• **Extracted page text data**:
──────────
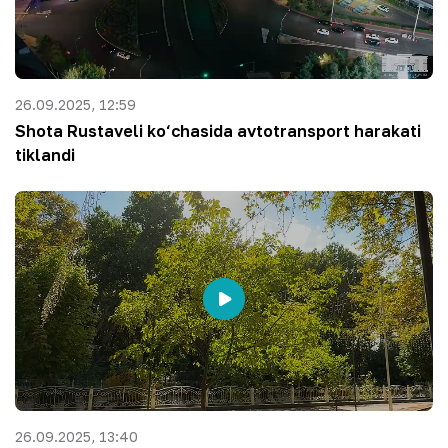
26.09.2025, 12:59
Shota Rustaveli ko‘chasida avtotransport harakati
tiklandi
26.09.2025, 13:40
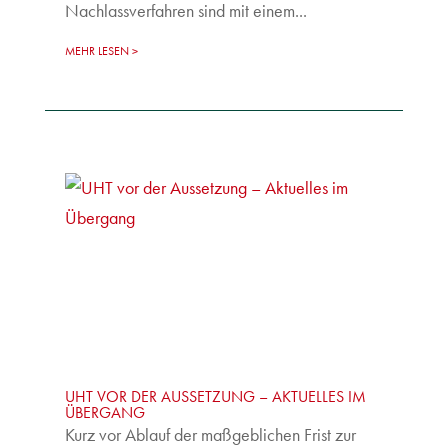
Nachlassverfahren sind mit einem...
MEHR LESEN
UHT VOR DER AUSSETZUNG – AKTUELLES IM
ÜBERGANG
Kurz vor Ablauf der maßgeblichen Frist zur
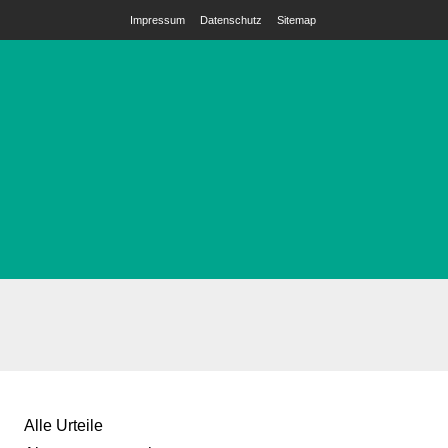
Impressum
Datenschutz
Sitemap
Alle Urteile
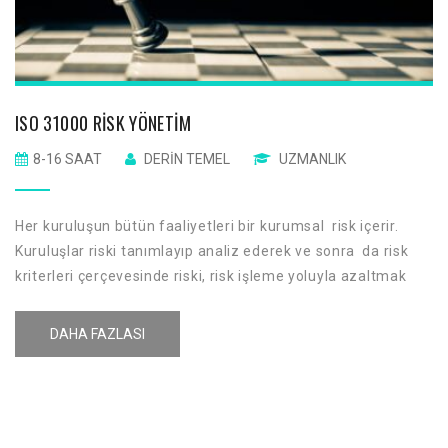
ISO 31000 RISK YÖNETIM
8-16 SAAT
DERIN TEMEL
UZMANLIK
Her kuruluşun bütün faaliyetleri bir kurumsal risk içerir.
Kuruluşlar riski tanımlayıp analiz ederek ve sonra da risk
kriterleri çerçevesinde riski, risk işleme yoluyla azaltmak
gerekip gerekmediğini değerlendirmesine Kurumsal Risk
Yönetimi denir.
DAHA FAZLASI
──────────
• **WHAT THE TASK ASKS**: When the word "riski" occurs in a line above, list that line.

• **EXERCISE ANSWER**:
Kuruluşlar riski tanımlayıp analiz ederek ve sonra da risk
kriterleri çerçevesinde riski, risk işleme yoluyla azaltmak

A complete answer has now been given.